Sirius Satellite Radio Inc. bought rival XM Satellite Radio Holdings Inc. for $3.3 billion. This means that subscribers will be able to have access to both stations, it was also said to create huge cost savings for the industry. FCC Chairman Kevin Marin told the Associated Press, “Consumers will enjoy a variety of programming at reduced prices and more diversified programming choices.” The two rivals kept each other on their toes, the one fear that Democratic Commissioner Jonathan Adelstein has is that they will turn into a monopoly. Republican commissioner Taylor Tate insisted that the companies settle charges that they violated FCC rules before she would approve of the deal. Both companies agreed this week to pay $19.7 million to the U.S. Treasury for violations related to radio receivers and ground-based signal repeaters. The merging companies said that their merging would create hundreds of millions of dollars in cost savings and lead to greater choice in programming for subscribers and flexible pricing options.
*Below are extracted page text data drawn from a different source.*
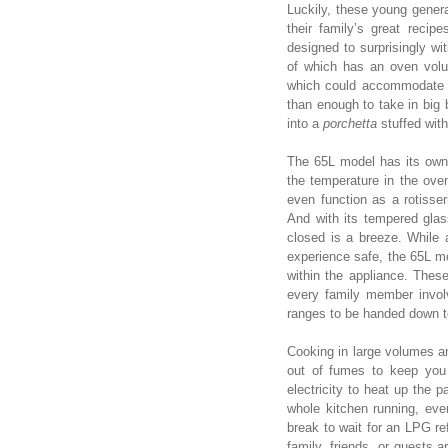
Luckily, these young generat
their family’s great recip
designed to surprisingly wi
of which has an oven volu
which could accommodate 4
than enough to take in big
into a
porchetta
stuffed wit
The 65L model has its own 
the temperature in the ov
even function as a rotisser
And with its tempered glass
closed is a breeze. While
experience safe, the 65L mo
within the appliance. Thes
every family member invol
ranges to be handed down to
Cooking in large volumes an
out of fumes to keep you
electricity to heat up the 
whole kitchen running, eve
break to wait for an LPG ref
family, friends, or guests a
The FCC approval faced a steeper climb because the companies were prohibited from combining under terms of their licenses. The agency struggled to come up with a way to show that allowing a satellite radio monopoly was in the public interest. Sirius and XM also have promised to include a limited “a la carte” offering that would be available within three months of the close of the deal and allow listeners to pay only for the channels they want to receive.


Greg Delemeester said...

If the merger creates a monopoly, what would you predict will happen to the price of satellite radio programming? Are there any significant entry barriers preventing other companies from entering the business and competing against the newly merged company?

katiedickson said...

If a monopoly is created, the price of the satellite radio programming will most likely increase. Without the competition, there is no need to maintain their current fairly low prices. As for another company trying to enter the business. At this point it would be hard since XM and Sirius are currently the dominant forces in the business. With the two combined, they will provide a high standard. However, the perfect time to enter a new product would be through the two companies transition phases. Remember when Alltel got big again in Southeastern Ohio, just as Cingular and AT&T merged. As XM and Sirius get their kinks worked out, there is opportunity for new entry.